(Collected data)

● ● ●

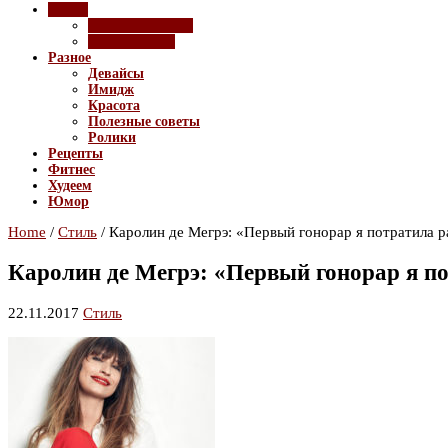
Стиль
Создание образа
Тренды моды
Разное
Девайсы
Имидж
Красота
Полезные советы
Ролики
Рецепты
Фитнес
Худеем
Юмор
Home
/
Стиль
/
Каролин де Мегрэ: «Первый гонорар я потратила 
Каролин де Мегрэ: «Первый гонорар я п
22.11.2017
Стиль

● ● ●

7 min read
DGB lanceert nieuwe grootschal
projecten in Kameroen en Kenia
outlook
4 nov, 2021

● ● ●

__Exercise directions__: In the records above, find every line containing the word "гонорар" and show it.

__Response for this exercise__:
Каролин де Мегрэ: «Первый гонорар я потратила 
Каролин де Мегрэ: «Первый гонорар я п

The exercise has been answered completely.